One night in mid-October, I met up with the Montavilla in Action neighborhood patrol squad in a parking lot just off 82nd Ave. The group gets together a couple nights a week and wanders the streets in shiny orange vests, shining their flashlights into darkened parking lots and among shrubbery looking for prostitutes. I expected the crowd to be preachy, but the stroll was actually a lot of fun as the upbeat crew laughed about the ridiculous situations they'd encountered and pointed out places where prostitutes used to hang out. Former hot spots like the infamous McDonald's on the corner of 82nd and Stark were now vacant and we went home without reporting a single problem to the police's non-emergency line.
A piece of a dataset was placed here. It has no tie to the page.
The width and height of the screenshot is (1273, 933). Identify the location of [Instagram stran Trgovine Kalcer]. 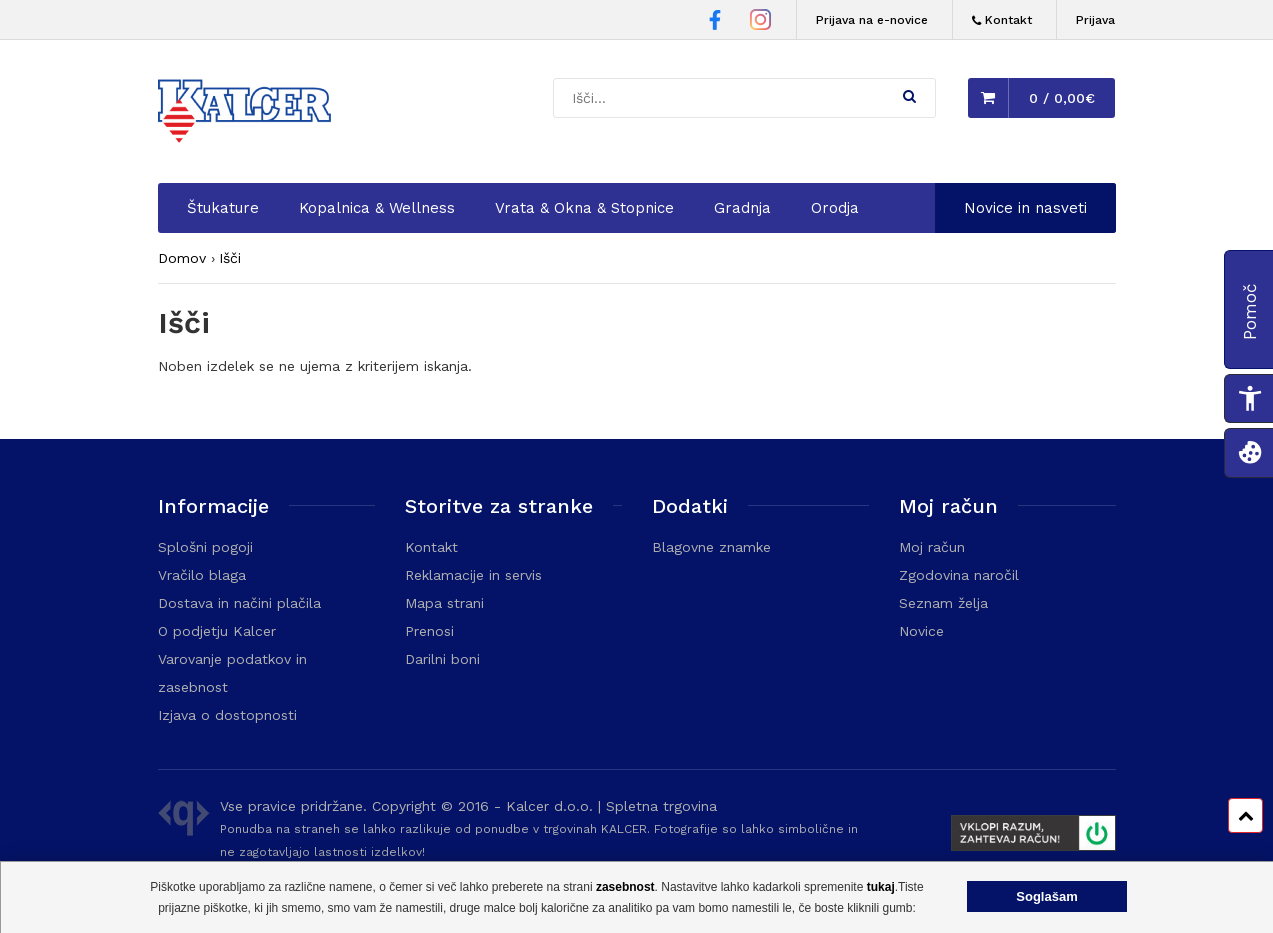 (760, 22).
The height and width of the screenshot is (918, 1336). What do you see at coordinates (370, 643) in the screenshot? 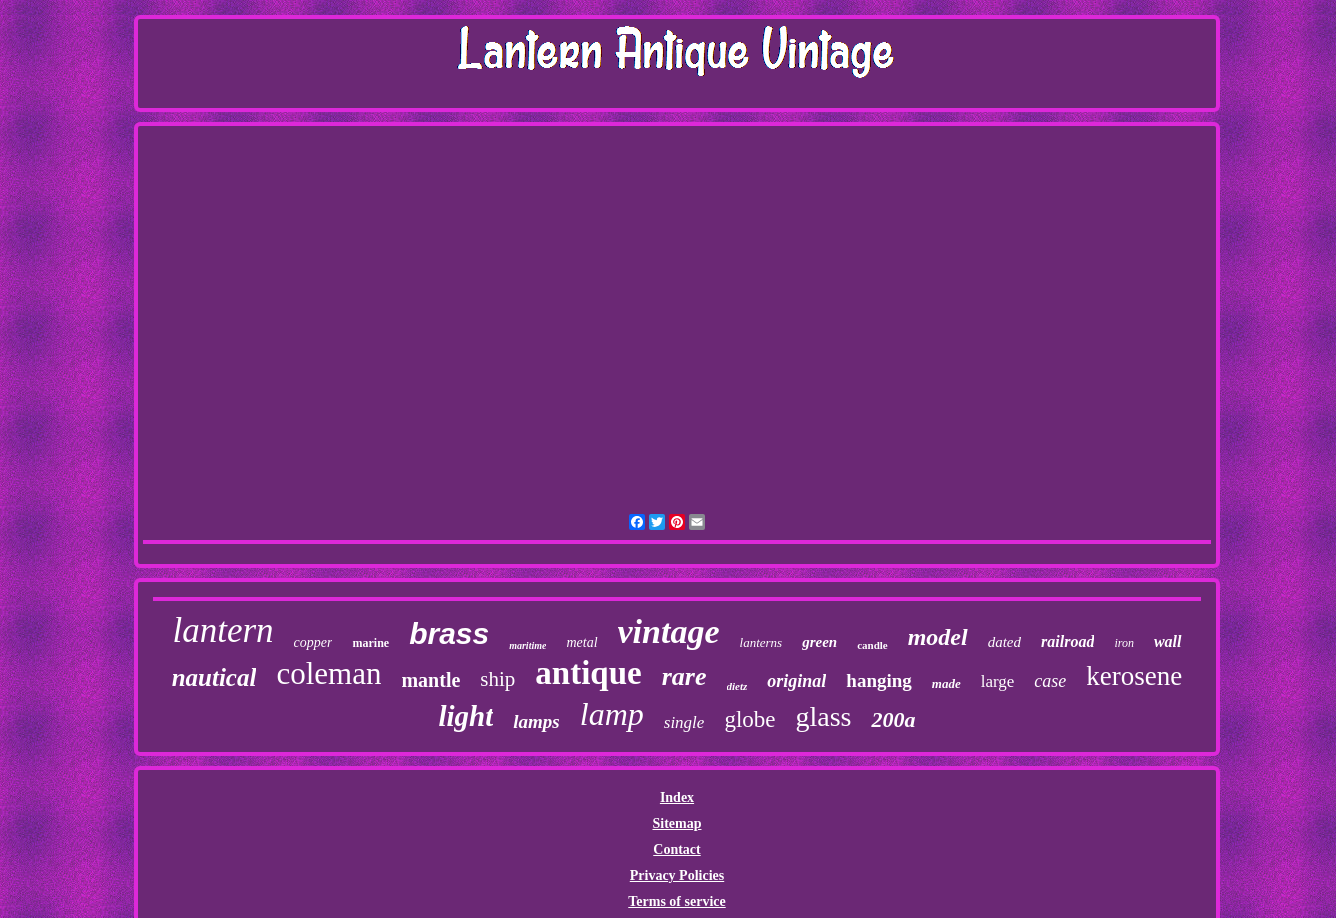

The disappearance of prostitutes from 82nd led me to ask where have they gone? Based on an uptick in Craigslist ads, I thought a good number of women were operating online or in motels instead of from the street corners, but an article in North Portland's Sentinel reveals that neighbors in the areas around Interstate have been seeing more prostitutes recently. That suggests the police stings and city attention on 82nd have pushed prostitutes out to Interstate. This hits home that an effective response to prostitution isn't just a legal crackdown on one area - say, a Prostitution Free Zone that targets only a few miles of the city - but serious treatment programs for people who want to get out of sex work plus jobs and housing accessible for people in danger of being forced into it.